800 kya. Spain. All specimens are from Atapuerca, and were assigned the new species name Homo antecessor in 1997.

The first hominins in Europe. Some consider this material to be Heidelbergensis.

Its brow-ridges are double-arched (as is the case with Chinese Erectus and the Neanderthals), and it has triple-rooted molars, a trait recognized in Ergaster. Antecessor has been dated to greater than 780,000 years, but that date has since been revised closer to 800,000 years.

The discoverers of this new species argue that it is descended from African Ergaster, and is the common ancestor of on the one hand the Neanderthals (via Heidelbergensis), and on the other Sapiens. These interpretations have been contested. In a variety of respects, particularly the area of the face around the nose, Antecessor resembles Sapiens more closely than anything else of comparable age does. There is little evidence however of any lineal connection to later populations in Europe, especially the Neanderthals. These fossils possibly represent an initial attempt to colonize Europe that failed.

References:
Modern Human Origins – Homo antecessor
Book: Extinct Humans, Tattersall & Schwartz
Steven Heslip – Homo antecessor

Homo erectus

1.8 to 0.03 mya. East Asia. About 40 individuals found in Java and 40 in China. The first early human fossil found outside of Europe was the famous Trinil 2 fossil skullcap from the Solo River in Java.

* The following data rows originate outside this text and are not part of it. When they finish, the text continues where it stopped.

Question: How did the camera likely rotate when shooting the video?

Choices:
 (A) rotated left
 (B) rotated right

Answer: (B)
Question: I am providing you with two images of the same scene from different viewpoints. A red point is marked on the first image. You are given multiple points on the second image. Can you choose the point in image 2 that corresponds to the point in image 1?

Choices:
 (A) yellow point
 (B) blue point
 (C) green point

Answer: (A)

"Java Man" was named Pithecanthropus erectus by its discoverer Eugene Dubois. The Zhoukoudian, China fossils were originally named Sinanthropus pekinensis.

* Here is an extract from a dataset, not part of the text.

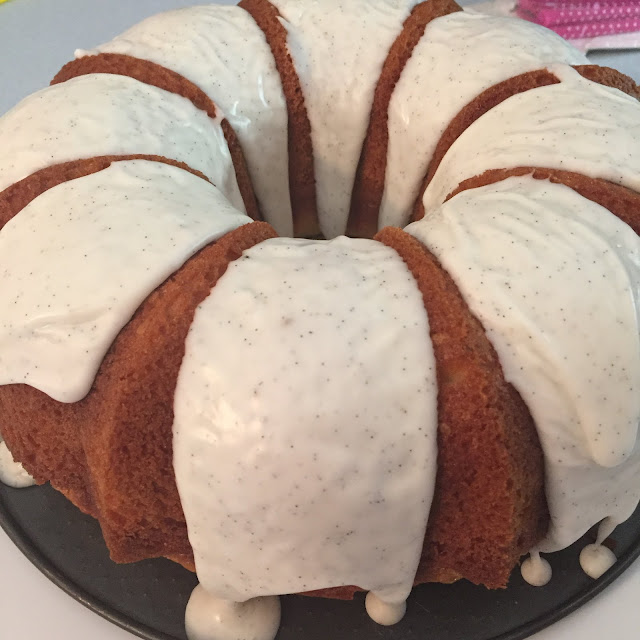 The image size is (640, 640). In order to click on dish in this screenshot , I will do click(621, 40), click(84, 540).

Homo erectus used to be thought of as evolving in Africa and migrating from there to Europe and Asia. Recently, the term Homo ergaster has come into use to refer to the African portion of that population, with Homo erectus denoting the Asian descendants and Homo heidelbergensis denoting the European descendants. The new narrowly Asiatic definition is used here.

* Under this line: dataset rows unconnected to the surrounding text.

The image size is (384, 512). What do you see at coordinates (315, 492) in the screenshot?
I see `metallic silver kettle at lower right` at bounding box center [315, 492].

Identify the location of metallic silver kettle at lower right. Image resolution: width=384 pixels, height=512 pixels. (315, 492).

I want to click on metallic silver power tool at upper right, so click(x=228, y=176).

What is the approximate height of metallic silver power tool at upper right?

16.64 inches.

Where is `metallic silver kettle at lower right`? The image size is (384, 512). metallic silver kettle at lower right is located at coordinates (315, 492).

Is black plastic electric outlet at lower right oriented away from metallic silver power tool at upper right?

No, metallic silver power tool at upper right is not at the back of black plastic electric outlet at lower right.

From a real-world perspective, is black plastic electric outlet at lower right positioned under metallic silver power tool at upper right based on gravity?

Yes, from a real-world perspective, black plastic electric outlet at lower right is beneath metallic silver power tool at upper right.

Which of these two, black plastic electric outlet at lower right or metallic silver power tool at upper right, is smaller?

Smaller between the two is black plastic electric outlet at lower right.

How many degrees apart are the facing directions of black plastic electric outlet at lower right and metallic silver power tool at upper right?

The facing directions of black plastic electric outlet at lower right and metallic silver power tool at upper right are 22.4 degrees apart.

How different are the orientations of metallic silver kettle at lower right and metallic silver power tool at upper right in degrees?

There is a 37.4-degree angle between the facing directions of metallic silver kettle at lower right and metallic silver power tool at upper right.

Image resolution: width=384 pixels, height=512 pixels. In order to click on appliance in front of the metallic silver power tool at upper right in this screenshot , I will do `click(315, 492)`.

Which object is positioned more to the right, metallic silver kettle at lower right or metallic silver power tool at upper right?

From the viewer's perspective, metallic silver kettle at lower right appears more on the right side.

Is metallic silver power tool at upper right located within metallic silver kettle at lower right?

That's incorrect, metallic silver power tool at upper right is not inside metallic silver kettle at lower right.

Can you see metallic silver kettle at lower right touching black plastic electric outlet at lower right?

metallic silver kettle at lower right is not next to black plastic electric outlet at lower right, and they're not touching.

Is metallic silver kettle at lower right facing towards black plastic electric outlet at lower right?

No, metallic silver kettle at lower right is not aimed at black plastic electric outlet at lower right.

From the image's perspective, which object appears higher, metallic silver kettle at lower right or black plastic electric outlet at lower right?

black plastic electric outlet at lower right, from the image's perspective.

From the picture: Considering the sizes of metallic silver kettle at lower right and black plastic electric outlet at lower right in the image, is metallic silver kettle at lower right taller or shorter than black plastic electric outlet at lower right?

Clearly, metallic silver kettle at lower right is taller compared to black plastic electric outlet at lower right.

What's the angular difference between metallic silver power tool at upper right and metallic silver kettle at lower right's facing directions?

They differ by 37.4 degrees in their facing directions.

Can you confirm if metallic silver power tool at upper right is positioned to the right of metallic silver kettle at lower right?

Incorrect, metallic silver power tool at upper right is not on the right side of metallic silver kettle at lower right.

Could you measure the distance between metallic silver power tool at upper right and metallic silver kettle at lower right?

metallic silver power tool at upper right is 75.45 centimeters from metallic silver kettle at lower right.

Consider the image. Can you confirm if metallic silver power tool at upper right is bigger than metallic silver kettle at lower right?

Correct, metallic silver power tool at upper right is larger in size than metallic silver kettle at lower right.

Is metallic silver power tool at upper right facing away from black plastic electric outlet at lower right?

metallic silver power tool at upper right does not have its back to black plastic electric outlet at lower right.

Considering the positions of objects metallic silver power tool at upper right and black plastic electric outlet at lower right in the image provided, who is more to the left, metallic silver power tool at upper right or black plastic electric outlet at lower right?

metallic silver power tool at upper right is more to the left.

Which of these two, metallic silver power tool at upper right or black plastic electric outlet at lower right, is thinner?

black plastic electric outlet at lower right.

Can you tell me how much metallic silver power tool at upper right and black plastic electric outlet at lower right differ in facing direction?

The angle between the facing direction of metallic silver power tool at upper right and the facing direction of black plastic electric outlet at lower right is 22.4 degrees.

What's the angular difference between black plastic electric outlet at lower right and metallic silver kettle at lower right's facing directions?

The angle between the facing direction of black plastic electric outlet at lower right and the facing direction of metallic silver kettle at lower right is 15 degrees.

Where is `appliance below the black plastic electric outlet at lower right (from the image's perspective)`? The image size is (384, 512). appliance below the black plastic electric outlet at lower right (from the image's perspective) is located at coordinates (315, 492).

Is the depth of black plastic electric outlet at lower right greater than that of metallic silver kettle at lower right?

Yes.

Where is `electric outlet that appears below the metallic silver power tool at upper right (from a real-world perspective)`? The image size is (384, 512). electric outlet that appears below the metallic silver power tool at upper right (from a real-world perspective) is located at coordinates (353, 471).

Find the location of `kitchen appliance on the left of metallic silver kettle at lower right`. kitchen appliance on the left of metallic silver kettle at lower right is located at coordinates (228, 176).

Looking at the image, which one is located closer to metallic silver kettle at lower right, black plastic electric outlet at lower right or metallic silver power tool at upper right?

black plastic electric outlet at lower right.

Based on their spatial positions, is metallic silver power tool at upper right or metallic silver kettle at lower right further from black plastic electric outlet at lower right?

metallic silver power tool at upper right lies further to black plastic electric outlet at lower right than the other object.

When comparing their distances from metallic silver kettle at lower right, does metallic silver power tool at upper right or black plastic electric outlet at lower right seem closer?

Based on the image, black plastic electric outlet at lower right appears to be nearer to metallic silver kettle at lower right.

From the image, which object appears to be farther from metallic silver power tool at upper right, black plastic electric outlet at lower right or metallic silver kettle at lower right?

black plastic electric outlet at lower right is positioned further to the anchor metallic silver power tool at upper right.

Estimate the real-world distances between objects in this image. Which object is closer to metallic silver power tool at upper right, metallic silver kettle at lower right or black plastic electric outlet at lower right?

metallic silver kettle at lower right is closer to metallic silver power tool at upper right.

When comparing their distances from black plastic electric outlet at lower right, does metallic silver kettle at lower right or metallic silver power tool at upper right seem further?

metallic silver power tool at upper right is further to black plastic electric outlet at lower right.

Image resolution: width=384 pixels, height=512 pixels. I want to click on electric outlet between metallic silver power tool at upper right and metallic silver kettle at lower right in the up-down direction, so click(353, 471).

Erectus was thought to have disappeared as other populations of archaic Homo evolved roughly 400,000 years ago. But this is apparently not the case: recent studies of the stratigraphy of the Java Homo erectus sites have dated the deposits thought to contain Homo erectus bones near the Solo River in Java to only 50,000 years ago. This would mean that at least one population of Homo erectus in Java was a contemporary of modern humans.

Erectus had a long skull with thick cranial walls. The back of the skull had a protruberance known as a transverse torus. Over the eyes was a prominent brow-ridge. Erectus had teeth nearly identical to modern humans, although the cheek teeth are larger and the jawbone was more robust albeit showing no chin. Homo erectus had a more robust face than ergaster. Cranial capacities of Erectus average around 1000 cc – far greater than earlier australopiths and even early Homo.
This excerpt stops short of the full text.